**Given data**
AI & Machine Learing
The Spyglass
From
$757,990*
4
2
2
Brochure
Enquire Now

---

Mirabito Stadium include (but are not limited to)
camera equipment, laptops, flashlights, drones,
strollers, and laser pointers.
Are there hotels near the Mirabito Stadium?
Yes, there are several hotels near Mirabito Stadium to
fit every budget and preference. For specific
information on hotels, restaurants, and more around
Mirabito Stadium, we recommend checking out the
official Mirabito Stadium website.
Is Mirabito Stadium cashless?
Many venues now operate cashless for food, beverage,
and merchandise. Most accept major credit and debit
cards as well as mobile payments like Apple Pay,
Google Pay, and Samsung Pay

**About this task**
In the listing above, find the line with "information on hotels, restaurants, and" and the line with "Google Pay, and Samsung Pay". Output those two lines and every line between them, exactly as written.

**Your response**
information on hotels, restaurants, and more around
Mirabito Stadium, we recommend checking out the
official Mirabito Stadium website.
Is Mirabito Stadium cashless?
Many venues now operate cashless for food, beverage,
and merchandise. Most accept major credit and debit
cards as well as mobile payments like Apple Pay,
Google Pay, and Samsung Pay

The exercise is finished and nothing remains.